Resultó bravo el achante del tendero al intentar joder al de los zapatos grandes. Luego de la batalla, el hombre observó a su contrincante dirigirse hacia la otra esquina, abrir la puerta de la pensión, voltear a mirarlo y lanzarle besos. Los muchachos de la motocicleta recibieron  carcajeados los cariños.

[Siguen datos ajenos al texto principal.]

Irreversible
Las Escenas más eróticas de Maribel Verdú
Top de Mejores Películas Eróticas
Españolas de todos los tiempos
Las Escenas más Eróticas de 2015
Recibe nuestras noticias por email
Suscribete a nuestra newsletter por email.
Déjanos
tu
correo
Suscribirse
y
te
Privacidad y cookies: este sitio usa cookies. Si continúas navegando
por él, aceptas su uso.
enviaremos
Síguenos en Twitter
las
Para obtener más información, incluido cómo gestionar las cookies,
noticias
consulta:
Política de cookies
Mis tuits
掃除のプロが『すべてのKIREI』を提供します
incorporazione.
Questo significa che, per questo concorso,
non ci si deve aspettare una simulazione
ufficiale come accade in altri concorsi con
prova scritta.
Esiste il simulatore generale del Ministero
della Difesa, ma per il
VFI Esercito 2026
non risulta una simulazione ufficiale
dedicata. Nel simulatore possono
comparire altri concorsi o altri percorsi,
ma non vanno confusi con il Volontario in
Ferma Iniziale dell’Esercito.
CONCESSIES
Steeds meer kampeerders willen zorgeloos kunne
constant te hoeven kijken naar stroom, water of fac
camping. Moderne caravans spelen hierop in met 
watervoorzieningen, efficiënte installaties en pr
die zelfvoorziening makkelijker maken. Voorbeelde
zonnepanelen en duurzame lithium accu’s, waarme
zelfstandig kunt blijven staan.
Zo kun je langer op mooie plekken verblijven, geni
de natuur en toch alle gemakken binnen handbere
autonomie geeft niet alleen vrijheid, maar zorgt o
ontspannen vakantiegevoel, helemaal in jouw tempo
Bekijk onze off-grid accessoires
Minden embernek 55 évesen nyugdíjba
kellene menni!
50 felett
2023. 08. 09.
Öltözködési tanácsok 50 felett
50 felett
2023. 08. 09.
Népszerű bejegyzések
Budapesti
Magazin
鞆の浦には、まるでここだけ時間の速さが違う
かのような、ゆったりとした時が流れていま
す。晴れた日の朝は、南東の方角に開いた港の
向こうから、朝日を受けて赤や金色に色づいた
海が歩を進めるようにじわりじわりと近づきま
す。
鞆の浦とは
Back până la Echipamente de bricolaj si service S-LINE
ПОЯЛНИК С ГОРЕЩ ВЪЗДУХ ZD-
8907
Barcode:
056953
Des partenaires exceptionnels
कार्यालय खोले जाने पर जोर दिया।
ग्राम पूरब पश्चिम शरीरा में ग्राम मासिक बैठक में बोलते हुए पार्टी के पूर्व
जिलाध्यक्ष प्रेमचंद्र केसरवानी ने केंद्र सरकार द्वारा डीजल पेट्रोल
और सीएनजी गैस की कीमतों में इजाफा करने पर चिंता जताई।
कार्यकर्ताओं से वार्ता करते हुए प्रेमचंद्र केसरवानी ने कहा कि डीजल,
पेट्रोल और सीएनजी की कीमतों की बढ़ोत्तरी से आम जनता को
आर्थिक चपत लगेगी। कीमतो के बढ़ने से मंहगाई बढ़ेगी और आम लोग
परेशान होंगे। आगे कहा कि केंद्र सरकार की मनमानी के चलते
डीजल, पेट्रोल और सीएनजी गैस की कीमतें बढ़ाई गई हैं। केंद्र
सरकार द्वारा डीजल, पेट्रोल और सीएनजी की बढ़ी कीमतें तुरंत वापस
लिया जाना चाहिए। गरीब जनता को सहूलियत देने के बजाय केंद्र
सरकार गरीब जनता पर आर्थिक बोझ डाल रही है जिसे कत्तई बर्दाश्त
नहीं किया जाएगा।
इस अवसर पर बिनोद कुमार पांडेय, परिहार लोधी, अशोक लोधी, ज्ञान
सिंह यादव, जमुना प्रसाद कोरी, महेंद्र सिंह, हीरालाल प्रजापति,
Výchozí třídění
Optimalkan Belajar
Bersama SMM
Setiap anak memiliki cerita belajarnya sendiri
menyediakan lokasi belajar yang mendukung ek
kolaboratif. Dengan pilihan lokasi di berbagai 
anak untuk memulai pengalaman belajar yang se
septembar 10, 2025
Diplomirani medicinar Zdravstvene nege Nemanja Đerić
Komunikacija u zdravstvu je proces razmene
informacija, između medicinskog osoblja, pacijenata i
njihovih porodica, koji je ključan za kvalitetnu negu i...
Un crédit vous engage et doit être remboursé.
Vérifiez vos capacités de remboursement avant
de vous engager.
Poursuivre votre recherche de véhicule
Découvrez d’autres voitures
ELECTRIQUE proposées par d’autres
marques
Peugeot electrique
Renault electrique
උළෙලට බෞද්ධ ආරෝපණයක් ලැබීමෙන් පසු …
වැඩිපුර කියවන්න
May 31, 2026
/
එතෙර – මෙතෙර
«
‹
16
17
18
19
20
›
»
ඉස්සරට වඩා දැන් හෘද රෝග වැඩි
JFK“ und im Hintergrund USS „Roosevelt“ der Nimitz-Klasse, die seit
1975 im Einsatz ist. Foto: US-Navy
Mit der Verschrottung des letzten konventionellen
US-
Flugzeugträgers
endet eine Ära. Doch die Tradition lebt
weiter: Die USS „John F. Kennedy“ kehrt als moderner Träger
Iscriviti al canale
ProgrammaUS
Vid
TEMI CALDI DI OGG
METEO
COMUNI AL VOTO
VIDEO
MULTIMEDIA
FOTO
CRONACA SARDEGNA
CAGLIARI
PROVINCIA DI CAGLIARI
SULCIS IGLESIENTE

Chapetín se encerró en su habitación, no salió a la fiesta irremediable de un barrio encajado en un viernes cuando sus vecinas lo invitaron en el pasillo al sentir venir la música del Grupo Niche desde la calle. Aunque las llenó de cuentos verdes, las nalgueó, apretujó sus cuerpos  y las invitó a terminar la jornada en su cama. Después de verlas perderse en la voluptuosa noche y cerrar la puerta de su refugio, prendíó el velador de San Juditas que tenía en una mesa de noche y dejó atrás las bromas y el ruido, los hombres, su mundo, la furia de la parranda siempre juvenil, las bocas de metal sobre la mesa de la tienda, la leche, los huevos, lo güevones y pendejos. Dejó atrás, en el corredor de su cuarto, un tiradero de globos desinflados y cornetas, el desespero al colgar el sombrero de flor en un perchero heredado, sus nervios al quitarse el moño en la oscuridad sin ventanas. No pensó en el calzado hiperbólico al lado de un vestido para el calor y un par de tacones nuevos. En un rincón del baño olvidó el overol estrambótico y la camisa de pepas gigantes. Se sintió bien al desnudarse y desprendió la faja que apretaba sus senos. Vino el ritual del desmaquillaje, y mientras pasaba un algodón humedecido con agua de rosas por su rostro, detalló frente al espejo como desaparecía blanco que la cubría. Entonces sonrió.